もぢ誰かが認証のプライベート・キーを入手したとしても、交信の解読は不可能です。中間者攻撃(MitM)を使えば、OpenVPN 接続を標的にすることができるでしょうが、ターゲットが特定され、さらにプライベート・キーが無力化されている必要があります。 Since the news became public that the GHCQ と NSA が1024ビット暗号化を解読できるというニュースが公表されたので、多くのVPN プロバイダーが暗号化を2048ビットや、さらに4096ビットに格上げしました。
完全な転送秘密主義
さらに良い知らせは、この問題の解決策は、TLS やSSL 接続でも、ウェブサイトが、毎回のセッションの度に完全に新規のプライベート暗号化キーを生成する完璧な転送秘匿システムを実装すれば、それほど難しくないということです。残念ながら、今のところ、完全転送秘匿システムを実装している主要なインターネット会社はGoogle だけです。
この記事の結論として、エドワード・スノードンの言葉を借りたいと思います。つまり、暗号化は有効で、暗号システムは、セキュリティを強化しています。では、この記事から何を知るべきか?簡単です! OpenVPN は最も安全なプロトコルであり、VPN プロバイダーは、セキュリティを強化していくはずだということです。

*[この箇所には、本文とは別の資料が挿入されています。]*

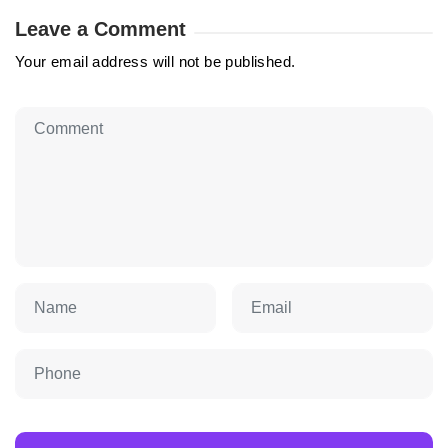
Leave a Comment
Your email address will not be published.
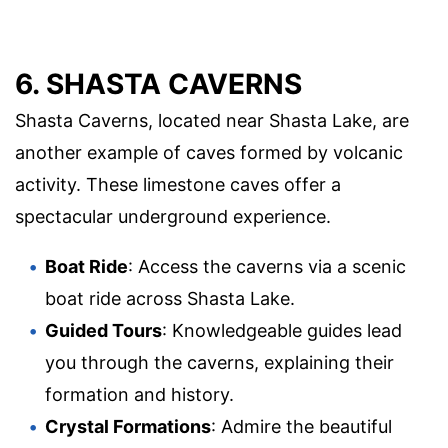
6. SHASTA CAVERNS
Shasta Caverns, located near Shasta Lake, are
another example of caves formed by volcanic
activity. These limestone caves offer a
spectacular underground experience.
Boat Ride
: Access the caverns via a scenic
boat ride across Shasta Lake.
Guided Tours
: Knowledgeable guides lead
you through the caverns, explaining their
formation and history.
Crystal Formations
: Admire the beautiful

NIST のスタンダードから離脱すれば最高ですが、それにはまだ待たなければならないでしょう。
- PPTP は全く安全ではありません。NSA によって無力化されており、マイクロソフトもこれを放棄しました。ですから、これは避けるべきです。対応プラットフォームの広さとセットアップの簡単さを魅力的だと思うなら、L2TP/IPsec を使えば、同様の利点とかなりましなセキュリティを得られることを思い出してください。

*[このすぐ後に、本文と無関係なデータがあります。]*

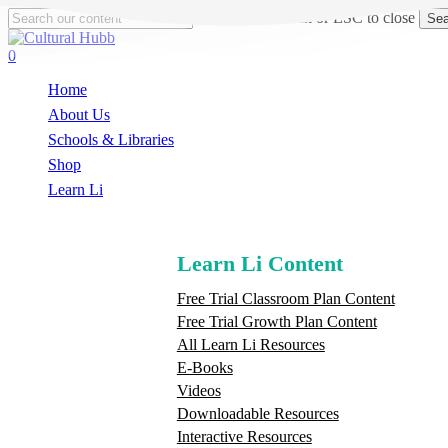
Skip
Hit enter to search or ESC to close
Sea
to
Close
main
Search
search
0
content
Menu
Home
About Us
Schools & Libraries
S
h
o
p
Learn Li
Learn Li Content
Free Trial Classroom Plan Content
Free Trial Growth Plan Content
All Learn Li Resources
E-Books
Videos
Downloadable Resources
Interactive Resources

- 重要性のない利用では、NSA によってひどく弱体化・無力化されてはいても、L2TP/IPsec は正しいVPN でしょう。追加のソフトウェアを必要としない手軽なセットアップを求めるなら、そして、OpenVPN のサポートがまちまちな携帯デバイスを利用する場合には特に、このプロトコルは有用です。
- 全プラットフォームにサードパーティのソフトウェアのダウンロード・インストールする必要がありますが、OpenVPN があらゆるニーズに最高のVPN であることは議論の余地がありません。高速、安全で信頼性が高い、 セットアップに少し時間がかかりますが、ウェブ利用時の最高のセキュリティとプライバシーを考えればその価値はあります。
- IKEv2 も、オープンソース実装ならば高速で安全なプロトコルです。特にモバイルユーザーにとっては、インターネット接続が切断された時に自動的に再接続する機能があります。加えて、Blackberry デバイスをサポートする数少ないプロトコルのひとつなので、Blackberry には最善の選択です。
- SSTP は、OpenVPN と同等の利点を提供しますが、Windows だけです。このため、他のVPN プロトコルよりもWindows OS と一体化されています。しかし、その制約のためにVPN プロバイダーからのサポートは限定的です。また、マイクロソフト社はNSA を長期に渡り良好な協力関係を保ってきたので、私たちはSSTP を信用しません。
結論として、できる限り OpenVPN を利用すべきです。携帯デバイス向けには、IKEv2 がよい選択です。手軽なソリューションとしては、 L2TP は十分ですが、 OpenVPN のモバイル・アプリが普及しつつあることを考えると、やはり、OpenVPN が望ましいでしょう。